## [Task to carry out]
Write out each line of the records that has "status" in it.
[[ Data for review open ]]
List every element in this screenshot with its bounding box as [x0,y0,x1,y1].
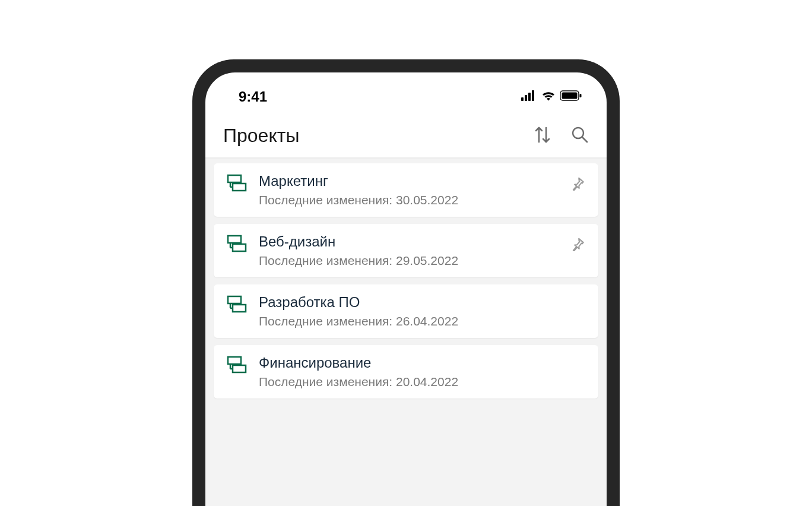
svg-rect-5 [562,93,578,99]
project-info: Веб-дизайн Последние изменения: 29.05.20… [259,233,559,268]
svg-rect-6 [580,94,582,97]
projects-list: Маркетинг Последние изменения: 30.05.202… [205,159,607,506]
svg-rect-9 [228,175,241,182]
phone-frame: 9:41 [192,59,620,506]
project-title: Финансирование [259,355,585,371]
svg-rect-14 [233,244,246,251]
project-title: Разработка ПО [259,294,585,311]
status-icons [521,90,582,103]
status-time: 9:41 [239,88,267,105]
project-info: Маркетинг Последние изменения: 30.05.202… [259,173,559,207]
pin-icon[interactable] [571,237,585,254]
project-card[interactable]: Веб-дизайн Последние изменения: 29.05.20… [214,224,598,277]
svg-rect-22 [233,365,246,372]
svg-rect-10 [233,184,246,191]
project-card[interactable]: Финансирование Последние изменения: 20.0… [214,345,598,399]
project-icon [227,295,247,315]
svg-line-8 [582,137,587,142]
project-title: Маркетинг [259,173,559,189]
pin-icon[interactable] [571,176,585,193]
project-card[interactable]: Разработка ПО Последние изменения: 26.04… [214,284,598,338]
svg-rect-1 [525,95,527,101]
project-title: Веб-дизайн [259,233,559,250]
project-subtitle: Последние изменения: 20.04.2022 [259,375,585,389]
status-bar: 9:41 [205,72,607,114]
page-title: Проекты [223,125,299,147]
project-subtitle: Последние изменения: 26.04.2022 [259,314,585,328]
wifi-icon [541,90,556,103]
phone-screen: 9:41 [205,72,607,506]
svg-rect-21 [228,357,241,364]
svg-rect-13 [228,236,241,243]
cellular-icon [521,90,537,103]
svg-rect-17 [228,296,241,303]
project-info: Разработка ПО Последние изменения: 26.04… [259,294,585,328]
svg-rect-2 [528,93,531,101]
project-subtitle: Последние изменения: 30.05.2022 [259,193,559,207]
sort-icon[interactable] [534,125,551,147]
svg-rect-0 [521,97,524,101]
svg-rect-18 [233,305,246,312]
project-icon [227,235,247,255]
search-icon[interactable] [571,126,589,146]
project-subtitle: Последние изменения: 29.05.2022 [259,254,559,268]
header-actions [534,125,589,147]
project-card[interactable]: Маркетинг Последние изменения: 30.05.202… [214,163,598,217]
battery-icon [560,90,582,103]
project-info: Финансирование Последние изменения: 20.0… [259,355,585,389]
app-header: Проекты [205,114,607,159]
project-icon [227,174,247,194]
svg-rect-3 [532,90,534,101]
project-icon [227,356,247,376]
[[ Data for review closed ]]
## [Reply to the task]
status-icons [521,90,582,103]
status-time: 9:41 [239,88,267,105]
status-bar: 9:41 [205,72,607,114]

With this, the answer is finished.